── PROVIDED RECORDS ──

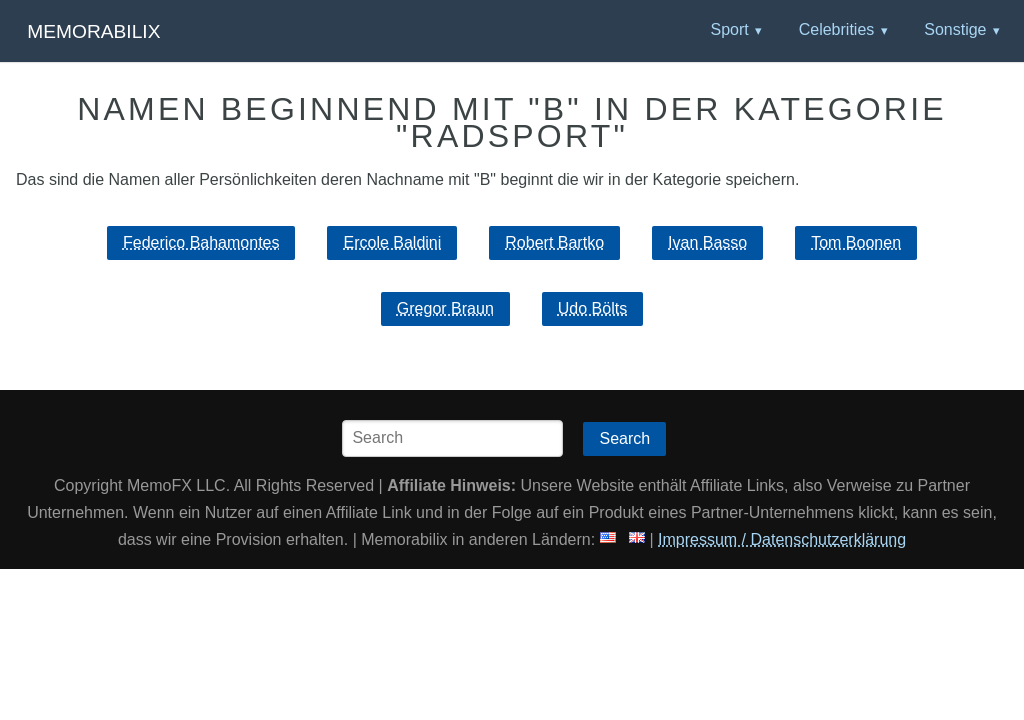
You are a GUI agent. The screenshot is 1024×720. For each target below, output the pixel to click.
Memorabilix (93, 31)
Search (624, 438)
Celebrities (837, 29)
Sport (729, 29)
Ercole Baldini (392, 242)
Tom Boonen (856, 242)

───

▶ REQUIRED ACTION
The lines to return run from the one containing "Memorabilix (93, 31)" through the last line of the material above. Please reproduce them exactly.

▶ PROBLEM SOLUTION
Memorabilix (93, 31)
Search (624, 438)
Celebrities (837, 29)
Sport (729, 29)
Ercole Baldini (392, 242)
Tom Boonen (856, 242)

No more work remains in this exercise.